◆ **Aim of the task**: Repeat verbatim, and only, the lines of the data below, beginning at the line that contains "Carretilla (122, 394)" and stopping after the line that contains "Odmowa (652, 2230)".

◆ **Material for the task**:

______________________________

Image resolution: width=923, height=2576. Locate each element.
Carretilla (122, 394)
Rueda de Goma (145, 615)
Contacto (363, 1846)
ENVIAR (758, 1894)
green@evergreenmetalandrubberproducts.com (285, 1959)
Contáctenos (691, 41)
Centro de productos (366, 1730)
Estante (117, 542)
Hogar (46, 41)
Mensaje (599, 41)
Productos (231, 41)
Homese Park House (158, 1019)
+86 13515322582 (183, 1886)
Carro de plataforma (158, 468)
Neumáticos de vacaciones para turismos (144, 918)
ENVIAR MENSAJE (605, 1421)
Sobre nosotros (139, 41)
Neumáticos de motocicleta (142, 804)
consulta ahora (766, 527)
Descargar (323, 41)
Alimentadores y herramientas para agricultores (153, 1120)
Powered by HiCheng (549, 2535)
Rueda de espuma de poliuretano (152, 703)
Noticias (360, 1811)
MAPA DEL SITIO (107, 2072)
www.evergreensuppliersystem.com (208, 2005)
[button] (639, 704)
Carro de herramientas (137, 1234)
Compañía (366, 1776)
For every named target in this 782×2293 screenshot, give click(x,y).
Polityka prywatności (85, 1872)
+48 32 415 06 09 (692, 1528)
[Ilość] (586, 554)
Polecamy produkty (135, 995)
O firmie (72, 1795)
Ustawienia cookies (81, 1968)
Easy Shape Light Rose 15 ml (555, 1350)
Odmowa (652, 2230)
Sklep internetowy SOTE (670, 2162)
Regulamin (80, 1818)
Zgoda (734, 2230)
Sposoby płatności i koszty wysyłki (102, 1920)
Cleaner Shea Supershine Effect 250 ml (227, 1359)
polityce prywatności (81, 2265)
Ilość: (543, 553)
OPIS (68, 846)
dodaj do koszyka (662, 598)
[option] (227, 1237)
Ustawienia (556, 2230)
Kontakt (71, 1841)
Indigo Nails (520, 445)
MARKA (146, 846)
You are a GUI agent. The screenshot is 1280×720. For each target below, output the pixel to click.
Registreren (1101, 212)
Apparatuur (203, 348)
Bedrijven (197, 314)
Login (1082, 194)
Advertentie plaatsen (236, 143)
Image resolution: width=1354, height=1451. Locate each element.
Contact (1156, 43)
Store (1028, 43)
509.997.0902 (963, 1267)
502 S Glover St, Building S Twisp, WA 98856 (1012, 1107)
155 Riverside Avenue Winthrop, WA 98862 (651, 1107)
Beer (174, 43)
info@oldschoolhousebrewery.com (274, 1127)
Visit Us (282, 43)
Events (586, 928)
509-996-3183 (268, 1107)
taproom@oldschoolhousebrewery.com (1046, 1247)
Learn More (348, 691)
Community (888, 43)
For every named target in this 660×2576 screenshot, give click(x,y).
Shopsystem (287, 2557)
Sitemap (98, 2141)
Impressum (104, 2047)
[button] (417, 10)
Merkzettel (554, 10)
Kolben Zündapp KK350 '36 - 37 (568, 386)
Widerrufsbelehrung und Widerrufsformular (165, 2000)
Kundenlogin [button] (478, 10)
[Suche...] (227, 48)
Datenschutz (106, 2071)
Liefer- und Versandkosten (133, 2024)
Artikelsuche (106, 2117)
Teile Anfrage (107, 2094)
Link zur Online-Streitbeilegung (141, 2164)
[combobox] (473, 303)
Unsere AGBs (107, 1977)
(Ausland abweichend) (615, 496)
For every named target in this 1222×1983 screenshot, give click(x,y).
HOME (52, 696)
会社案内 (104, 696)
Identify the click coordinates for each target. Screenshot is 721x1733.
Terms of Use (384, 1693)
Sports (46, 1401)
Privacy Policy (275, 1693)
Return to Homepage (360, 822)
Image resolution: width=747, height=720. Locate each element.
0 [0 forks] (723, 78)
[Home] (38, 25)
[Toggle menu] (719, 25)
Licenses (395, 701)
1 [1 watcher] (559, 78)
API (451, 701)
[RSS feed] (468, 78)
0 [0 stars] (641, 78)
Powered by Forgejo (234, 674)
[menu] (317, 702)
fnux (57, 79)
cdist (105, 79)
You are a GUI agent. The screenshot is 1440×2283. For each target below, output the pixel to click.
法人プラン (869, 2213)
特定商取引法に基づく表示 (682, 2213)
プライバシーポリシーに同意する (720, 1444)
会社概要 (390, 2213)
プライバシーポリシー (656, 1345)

______________________________

◆ **Response to the task**:
Carretilla (122, 394)
Rueda de Goma (145, 615)
Contacto (363, 1846)
ENVIAR (758, 1894)
green@evergreenmetalandrubberproducts.com (285, 1959)
Contáctenos (691, 41)
Centro de productos (366, 1730)
Estante (117, 542)
Hogar (46, 41)
Mensaje (599, 41)
Productos (231, 41)
Homese Park House (158, 1019)
+86 13515322582 (183, 1886)
Carro de plataforma (158, 468)
Neumáticos de vacaciones para turismos (144, 918)
ENVIAR MENSAJE (605, 1421)
Sobre nosotros (139, 41)
Neumáticos de motocicleta (142, 804)
consulta ahora (766, 527)
Descargar (323, 41)
Alimentadores y herramientas para agricultores (153, 1120)
Powered by HiCheng (549, 2535)
Rueda de espuma de poliuretano (152, 703)
Noticias (360, 1811)
MAPA DEL SITIO (107, 2072)
www.evergreensuppliersystem.com (208, 2005)
[button] (639, 704)
Carro de herramientas (137, 1234)
Compañía (366, 1776)
For every named target in this 782×2293 screenshot, give click(x,y).
Polityka prywatności (85, 1872)
+48 32 415 06 09 (692, 1528)
[Ilość] (586, 554)
Polecamy produkty (135, 995)
O firmie (72, 1795)
Ustawienia cookies (81, 1968)
Easy Shape Light Rose 15 ml (555, 1350)
Odmowa (652, 2230)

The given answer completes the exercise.